On average 50 transistors need to be produced before thea defect.

sqrt((1-0.02)/0.02^2)
## [1] 49.49747

The standard deviationis 49.49747.

  1. Another machine that also produces transistors has a 5% defective rate where each transistor is produced independent of the others. On average how many transistors would you expect to be produced with this machine before the first with a defect? What is the standard deviation?
1/0.05
## [1] 20

On average 20 transistors need to be produced before thea defect.

sqrt((1-0.05)/0.05^2)
## [1] 19.49359

The standard deviationis 19.49359.

  1. Based on your answers to parts (c) and (d), how does increasing the probability of an event affect the mean and standard deviation of the wait time until success?

Answer: When probability increases mean and standard deviation decreaesses.

3.38 Male children. While it is often assumed that the probabilities of having a boy or a girl are the same, the actual probability of having a boy is slightly higher at 0.51. Suppose a couple plans to have 3 kids.

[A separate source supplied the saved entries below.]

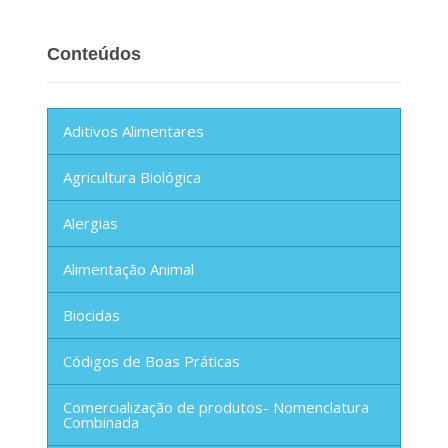
Conteúdos
Aditivos Alimentares
Agricultura Biológica
Alergias
Alimentação Animal
Biocidas
Códigos de Boas Práticas
Comercialização de produtos- Nomenclatura
Combinada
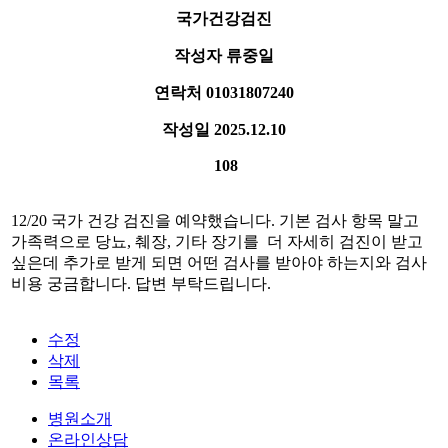
국가건강검진
작성자
류중일
연락처
01031807240
작성일
2025.12.10
108
12/20 국가 건강 검진을 예약했습니다. 기본 검사 항목 말고
가족력으로 당뇨, 췌장, 기타 장기를 더 자세히 검진이 받고
싶은데 추가로 받게 되면 어떤 검사를 받아야 하는지와 검사
비용 궁금합니다. 답변 부탁드립니다.
수정
삭제
목록
병원소개
온라인상담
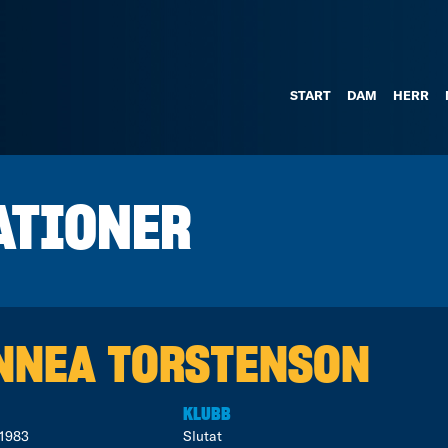
START
DAM
HERR
ATIONER
NNEA TORSTENSON
KLUBB
1983
Slutat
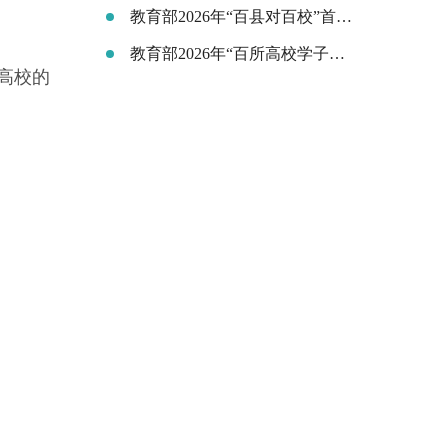
教育部2026年“百县对百校”首场离校未就业毕业生专场招聘活动在云南昆明举行
教育部2026年“百所高校学子地方行”（苏州站）活动在江苏昆山举行
高校的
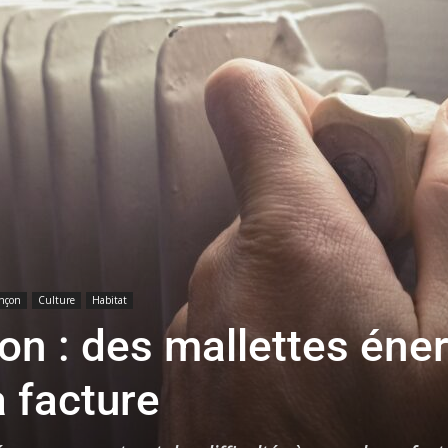
toute
l'info
locale
nçon
Culture
Habitat
n : des mallettes éner
a facture
–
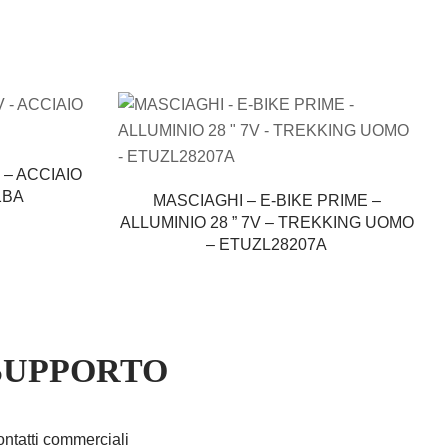
 – ACCIAIO
1BA
MASCIAGHI – E-BIKE PRIME –
ALLUMINIO 28 ” 7V – TREKKING UOMO
– ETUZL28207A
SUPPORTO
ntatti commerciali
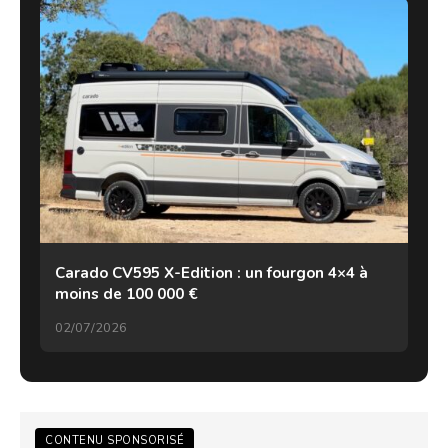
Carado CV595 X-Edition : un fourgon 4×4 à
moins de 100 000 €
02/07/2026
CONTENU SPONSORISÉ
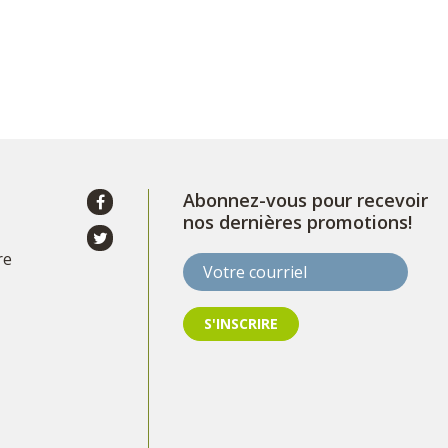
Abonnez-vous pour recevoir
nos dernières promotions!
re
Votre courriel
S'INSCRIRE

  1. Use the binomial model to calculate the probability that two of them will be boys. Answer:
dbinom(2,3,0.51)
## [1] 0.382347

Two of them will be boys probability is 0.382347.

  1. Write out all possible orderings of 3 children, 2 of whom are boys. Use these scenarios to calculate the same probability from part (a) but using the addition rule for disjoint outcomes. Confirm that your answers from parts (a) and (b) match. The ordering is
  1. BBG
  2. BGB
  3. GBB where B boys, G is Girl
p <- 0.51
BBB <- p*p*(1-p)
BGB <- p*(1-p)*p
GBB <- (1-p)*p*p
total <- BBB + BGB + GBB
total
## [1] 0.382347

Probability using the scenario is 0.382347 which is same as part (a)

  1. If we wanted to calculate the probability that a couple who plans to have 8 kids will have

3 boys, briefly describe why the approach from part (b) would be more tedious than the approach from part (a)

Answer: The method in (b) will be tedious and time consuming because we’ve to do the calculations for all 56 combinations of boys and girls.

3.42 Serving in volleyball. A not-so-skilled volleyball player has a 15% chance of making the serve, which involves hitting the ball so it passes over the net on a trajectory such that it will land in the opposing team’s court. Suppose that her serves are independent of each other.

  1. What is the probability that on the 10 th try she will make her 3 rd successful serve? Answer:
dbinom(2, 9, 0.15)*0.15
## [1] 0.03895012

The probability is 0.03895012.

  1. Suppose she has made two successful serves in nine attempts. What is the probability that her 10 th serve will be successful?

Answer: The probability is 0.15 since each of the serve is independent of the other serves.

  1. Even though parts (a) and (b) discuss the same scenario, the probabilities you calculated should be different. Can you explain the reason for this discrepancy?

Answer: In case of (a) we’re not taking into account previous serves Part (a) is the sum of several independent events. 3 successful serves in 10 attempts. Here the probability of total 3 successful serve.

  1. is one independent event that is 10th serve will be successful.